On 2021/10/28 6:28, Bjorn Helgaas wrote:
On Sat, Oct 09, 2021 at 06:49:34PM +0800, Dongdong Liu wrote:
PCIe spec 5.0 r1.0 section 2.2.6.2 says:
If an Endpoint supports sending Requests to other Endpoints (as
opposed to host memory), the Endpoint must not send 10-Bit Tag
Requests to another given Endpoint unless an implementation-specific
mechanism determines that the Endpoint supports 10-Bit Tag Completer
capability.
Add a 10bit_tag sysfs file, write 0 to disable 10-Bit Tag Requester
when the driver does not bind the device. The typical use case is for
p2pdma when the peer device does not support 10-Bit Tag Completer.

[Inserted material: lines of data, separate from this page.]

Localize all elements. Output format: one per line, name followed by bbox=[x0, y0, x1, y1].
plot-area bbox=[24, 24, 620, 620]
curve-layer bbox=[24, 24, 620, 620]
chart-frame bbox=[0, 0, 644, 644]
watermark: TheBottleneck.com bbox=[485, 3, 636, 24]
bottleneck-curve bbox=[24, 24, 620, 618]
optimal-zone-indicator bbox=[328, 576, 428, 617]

Write 1 to enable 10-Bit Tag Requester when RC supports 10-Bit Tag
Completer capability. The typical use case is for host memory targeted
by DMA Requests. The 10bit_tag file content indicate current status of
10-Bit Tag Requester Enable.
Don't we have a hole here? We're adding knobs to control 10-Bit Tag
usage, but don't we have basically the same issues with Extended
(8-bit) Tags?
All PCIe completers are required to support 8-bit tags
from the "[PATCH] PCI: enable extended tags support for PCIe endpoints"
(https://patchwork.kernel.org/project/linux-arm-msm/patch/1474769434-5756-1-git-send-email-okaya@xxxxxxxxxxxxxx/).

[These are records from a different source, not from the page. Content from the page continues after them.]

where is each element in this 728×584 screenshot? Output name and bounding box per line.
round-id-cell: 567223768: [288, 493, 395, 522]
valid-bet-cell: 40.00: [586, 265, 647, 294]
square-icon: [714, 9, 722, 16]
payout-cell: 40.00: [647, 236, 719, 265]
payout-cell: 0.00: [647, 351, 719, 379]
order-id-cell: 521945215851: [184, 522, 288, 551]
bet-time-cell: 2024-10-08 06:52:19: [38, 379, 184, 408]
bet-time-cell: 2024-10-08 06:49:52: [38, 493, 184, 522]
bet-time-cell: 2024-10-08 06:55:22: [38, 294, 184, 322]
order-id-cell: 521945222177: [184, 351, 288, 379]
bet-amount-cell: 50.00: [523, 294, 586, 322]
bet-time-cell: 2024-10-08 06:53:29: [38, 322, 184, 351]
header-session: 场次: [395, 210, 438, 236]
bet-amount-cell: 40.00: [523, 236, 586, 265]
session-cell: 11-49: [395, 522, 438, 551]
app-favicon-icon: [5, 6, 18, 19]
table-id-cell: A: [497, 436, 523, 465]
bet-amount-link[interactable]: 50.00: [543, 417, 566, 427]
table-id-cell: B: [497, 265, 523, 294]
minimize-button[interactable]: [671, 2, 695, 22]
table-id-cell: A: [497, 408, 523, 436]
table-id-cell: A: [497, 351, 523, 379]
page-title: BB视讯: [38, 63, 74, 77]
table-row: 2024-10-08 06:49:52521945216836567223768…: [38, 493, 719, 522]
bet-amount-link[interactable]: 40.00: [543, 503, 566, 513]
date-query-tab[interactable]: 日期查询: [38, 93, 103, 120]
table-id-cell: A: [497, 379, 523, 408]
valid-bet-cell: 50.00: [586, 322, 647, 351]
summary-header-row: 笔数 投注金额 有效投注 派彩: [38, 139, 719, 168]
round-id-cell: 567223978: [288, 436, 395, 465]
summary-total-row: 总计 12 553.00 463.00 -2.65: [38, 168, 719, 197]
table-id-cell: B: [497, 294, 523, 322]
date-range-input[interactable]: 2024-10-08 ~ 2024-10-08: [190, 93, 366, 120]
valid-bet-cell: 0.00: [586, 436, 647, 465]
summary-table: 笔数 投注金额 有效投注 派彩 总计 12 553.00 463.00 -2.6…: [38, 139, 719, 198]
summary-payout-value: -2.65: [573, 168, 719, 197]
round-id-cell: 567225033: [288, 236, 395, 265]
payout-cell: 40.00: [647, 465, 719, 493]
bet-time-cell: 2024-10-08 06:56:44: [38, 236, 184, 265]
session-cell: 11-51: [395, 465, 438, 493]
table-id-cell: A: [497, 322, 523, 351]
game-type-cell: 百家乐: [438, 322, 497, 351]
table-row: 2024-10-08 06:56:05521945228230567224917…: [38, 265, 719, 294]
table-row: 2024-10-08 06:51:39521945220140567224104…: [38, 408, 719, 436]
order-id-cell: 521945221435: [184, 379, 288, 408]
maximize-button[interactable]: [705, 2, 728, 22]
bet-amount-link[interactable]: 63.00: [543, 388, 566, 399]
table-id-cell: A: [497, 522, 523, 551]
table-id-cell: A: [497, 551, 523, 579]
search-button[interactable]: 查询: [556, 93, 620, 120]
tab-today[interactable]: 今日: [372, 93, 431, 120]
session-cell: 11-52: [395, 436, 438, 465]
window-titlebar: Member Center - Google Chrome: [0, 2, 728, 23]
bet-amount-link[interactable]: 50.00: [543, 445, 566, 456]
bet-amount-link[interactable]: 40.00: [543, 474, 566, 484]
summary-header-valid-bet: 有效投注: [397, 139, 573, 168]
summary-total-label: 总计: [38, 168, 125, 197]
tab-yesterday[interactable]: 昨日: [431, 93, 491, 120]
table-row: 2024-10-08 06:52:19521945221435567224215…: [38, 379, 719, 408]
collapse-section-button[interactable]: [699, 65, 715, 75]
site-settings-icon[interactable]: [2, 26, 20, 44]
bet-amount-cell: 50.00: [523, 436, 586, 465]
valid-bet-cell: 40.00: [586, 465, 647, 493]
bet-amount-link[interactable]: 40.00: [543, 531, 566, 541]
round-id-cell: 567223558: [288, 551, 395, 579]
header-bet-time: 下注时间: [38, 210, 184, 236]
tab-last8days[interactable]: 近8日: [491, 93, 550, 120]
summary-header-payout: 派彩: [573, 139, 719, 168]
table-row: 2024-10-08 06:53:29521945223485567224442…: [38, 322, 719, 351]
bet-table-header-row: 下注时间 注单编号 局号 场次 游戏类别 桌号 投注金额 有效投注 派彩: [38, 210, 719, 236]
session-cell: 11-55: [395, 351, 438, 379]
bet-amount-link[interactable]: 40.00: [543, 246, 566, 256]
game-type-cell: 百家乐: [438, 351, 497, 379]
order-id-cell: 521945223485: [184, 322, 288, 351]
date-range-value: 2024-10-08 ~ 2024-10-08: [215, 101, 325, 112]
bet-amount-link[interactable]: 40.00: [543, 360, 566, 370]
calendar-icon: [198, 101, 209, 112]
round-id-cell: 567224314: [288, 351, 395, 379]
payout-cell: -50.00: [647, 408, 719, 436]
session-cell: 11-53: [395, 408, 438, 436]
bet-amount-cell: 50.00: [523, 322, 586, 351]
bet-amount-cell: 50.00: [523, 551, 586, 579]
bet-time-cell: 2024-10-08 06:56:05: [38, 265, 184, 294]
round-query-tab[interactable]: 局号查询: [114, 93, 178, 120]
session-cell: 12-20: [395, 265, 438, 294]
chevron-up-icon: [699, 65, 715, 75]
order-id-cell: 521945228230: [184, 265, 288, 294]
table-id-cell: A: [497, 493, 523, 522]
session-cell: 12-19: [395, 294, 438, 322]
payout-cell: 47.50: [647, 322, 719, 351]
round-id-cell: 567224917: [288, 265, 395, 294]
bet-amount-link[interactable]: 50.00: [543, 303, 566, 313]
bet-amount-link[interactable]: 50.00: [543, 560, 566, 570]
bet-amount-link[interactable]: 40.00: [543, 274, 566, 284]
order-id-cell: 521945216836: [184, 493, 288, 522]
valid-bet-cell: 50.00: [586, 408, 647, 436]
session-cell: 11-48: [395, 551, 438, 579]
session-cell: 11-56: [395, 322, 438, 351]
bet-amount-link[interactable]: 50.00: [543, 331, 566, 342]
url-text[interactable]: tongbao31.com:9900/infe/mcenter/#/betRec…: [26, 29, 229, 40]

I ask hardware colleagues, also says all PCIe devices should support
8-bit tags completer default, so seems no need to do this for 8-bit tags.
I wonder if we should be adding a more general "tags" file that can
manage both 8-bit and 10-bit tag usage.
+static struct device_attribute dev_attr_10bit_tag = __ATTR(10bit_tag, 0644,
+ pci_10bit_tag_show,
+ pci_10bit_tag_store);
I think this should use DEVICE_ATTR().
Yes, will do.
Thanks,
Dongdong
Or even better, if the name doesn't start with a digit, DEVICE_ATTR_RW().
.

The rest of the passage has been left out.